### Directions
Tally the lines in the data below in which the word "information" occurs, then give only the total.

Stored data Block Start

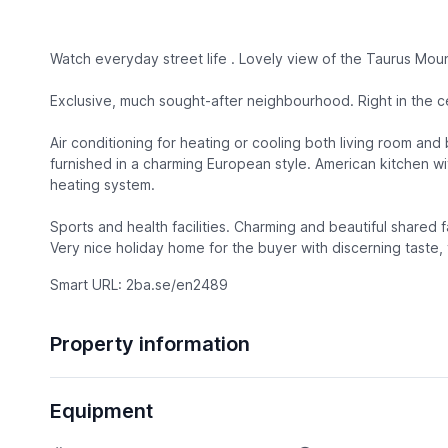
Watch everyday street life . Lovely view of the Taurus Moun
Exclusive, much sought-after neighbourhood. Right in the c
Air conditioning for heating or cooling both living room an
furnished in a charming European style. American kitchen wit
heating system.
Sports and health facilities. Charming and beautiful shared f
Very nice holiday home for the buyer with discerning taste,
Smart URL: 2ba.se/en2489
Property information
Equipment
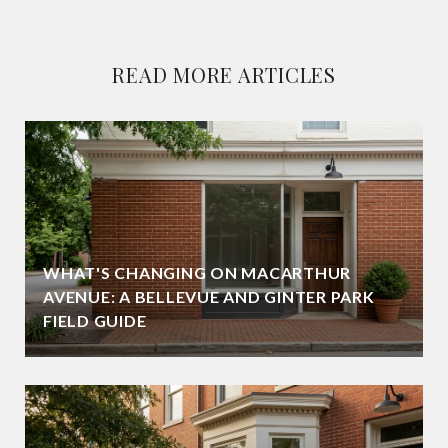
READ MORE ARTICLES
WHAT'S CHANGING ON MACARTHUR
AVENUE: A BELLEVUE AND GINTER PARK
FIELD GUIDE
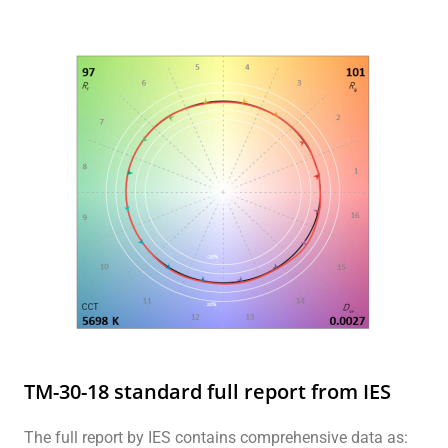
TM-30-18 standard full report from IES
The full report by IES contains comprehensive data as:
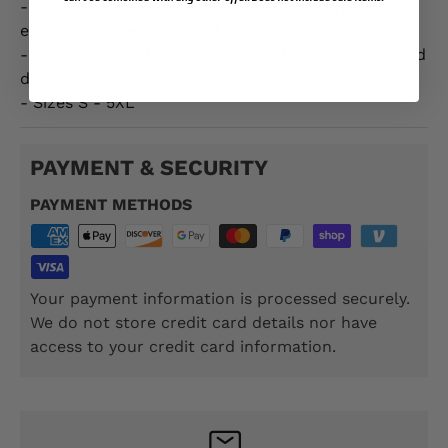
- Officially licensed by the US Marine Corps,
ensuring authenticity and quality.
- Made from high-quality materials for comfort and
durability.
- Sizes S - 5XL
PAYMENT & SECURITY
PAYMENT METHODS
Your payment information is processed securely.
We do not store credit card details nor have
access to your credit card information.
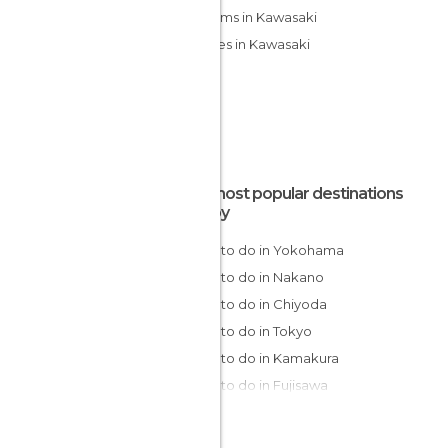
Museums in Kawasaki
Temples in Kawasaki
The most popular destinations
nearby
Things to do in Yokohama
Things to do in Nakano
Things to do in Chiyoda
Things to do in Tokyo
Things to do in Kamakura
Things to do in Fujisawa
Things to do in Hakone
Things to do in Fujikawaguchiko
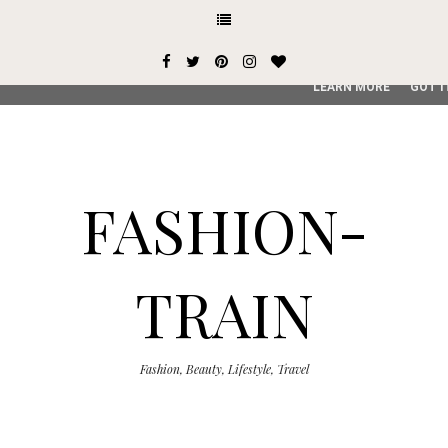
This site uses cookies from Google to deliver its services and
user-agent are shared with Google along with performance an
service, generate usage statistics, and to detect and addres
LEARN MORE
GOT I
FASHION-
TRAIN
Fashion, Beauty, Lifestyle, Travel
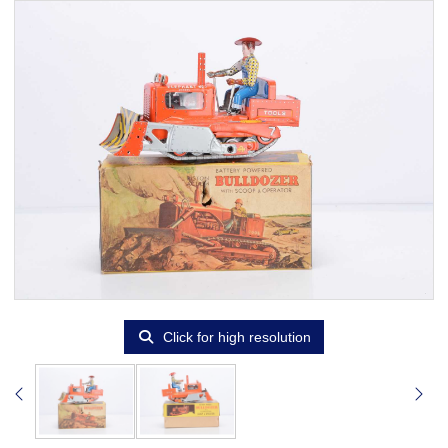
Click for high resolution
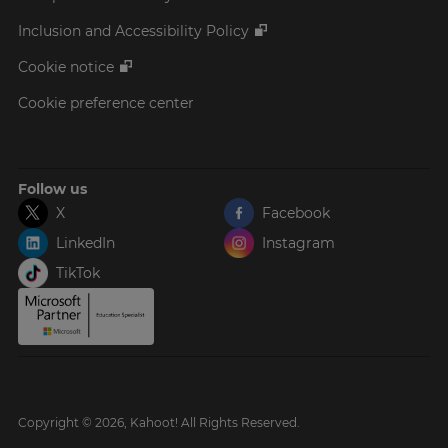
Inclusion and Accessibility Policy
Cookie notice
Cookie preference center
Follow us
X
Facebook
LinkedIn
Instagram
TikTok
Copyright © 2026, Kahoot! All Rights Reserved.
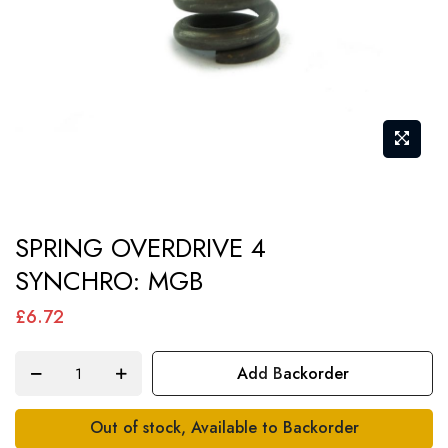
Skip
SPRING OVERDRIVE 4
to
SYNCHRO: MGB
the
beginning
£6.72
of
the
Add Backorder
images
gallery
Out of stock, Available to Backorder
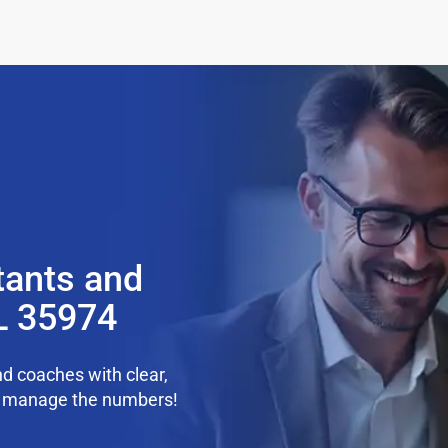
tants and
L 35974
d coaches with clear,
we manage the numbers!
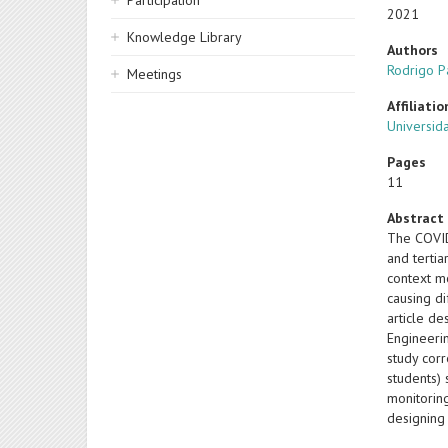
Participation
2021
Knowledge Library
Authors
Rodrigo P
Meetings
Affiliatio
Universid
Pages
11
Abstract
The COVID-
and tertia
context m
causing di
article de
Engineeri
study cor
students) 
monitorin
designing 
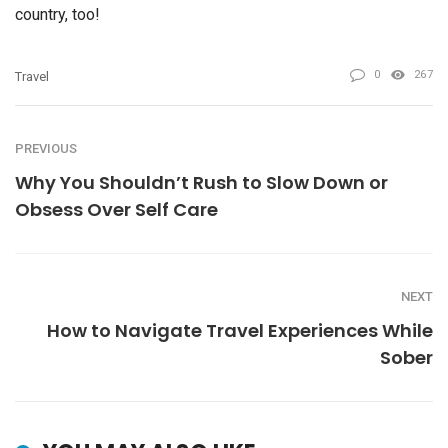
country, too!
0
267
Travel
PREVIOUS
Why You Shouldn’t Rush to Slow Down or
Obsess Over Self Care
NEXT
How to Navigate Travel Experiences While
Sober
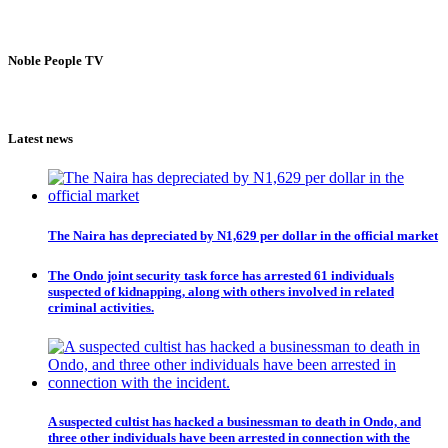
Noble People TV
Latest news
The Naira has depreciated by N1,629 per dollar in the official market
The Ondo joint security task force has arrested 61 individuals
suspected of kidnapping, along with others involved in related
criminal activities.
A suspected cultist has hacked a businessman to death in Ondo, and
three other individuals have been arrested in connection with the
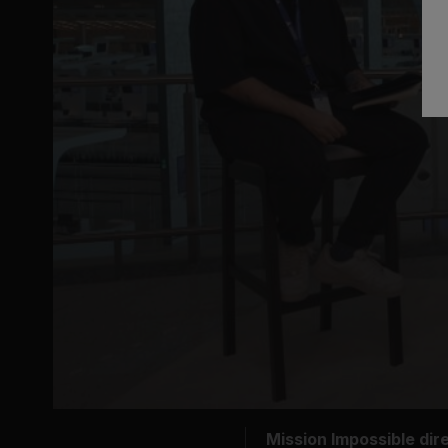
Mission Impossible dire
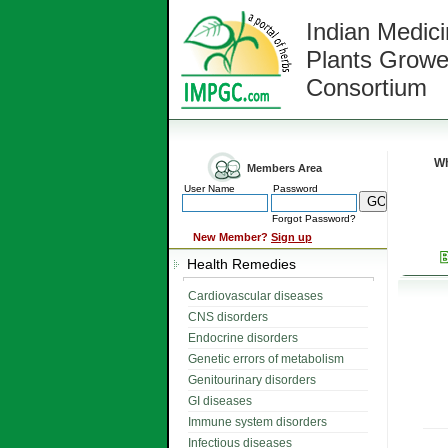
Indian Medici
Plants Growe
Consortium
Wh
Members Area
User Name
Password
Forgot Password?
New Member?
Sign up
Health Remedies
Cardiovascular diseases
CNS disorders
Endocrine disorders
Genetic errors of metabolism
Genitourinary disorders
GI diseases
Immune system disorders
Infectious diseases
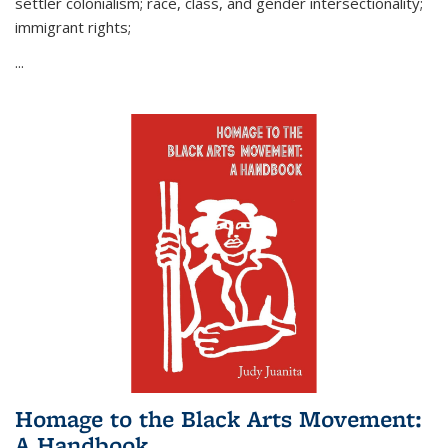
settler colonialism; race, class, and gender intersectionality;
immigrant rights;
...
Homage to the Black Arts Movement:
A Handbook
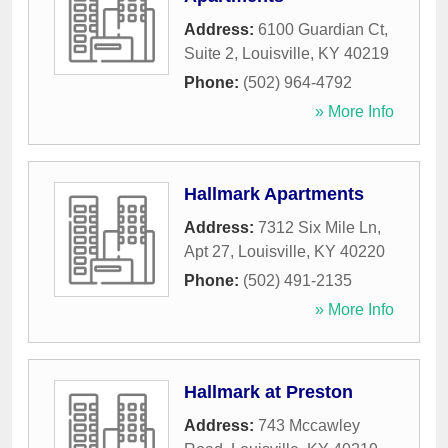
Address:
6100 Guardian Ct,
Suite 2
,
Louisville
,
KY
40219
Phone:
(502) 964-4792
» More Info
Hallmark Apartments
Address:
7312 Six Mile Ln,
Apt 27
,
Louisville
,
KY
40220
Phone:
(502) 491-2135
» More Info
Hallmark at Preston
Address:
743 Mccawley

Stored data Block End

### Result
3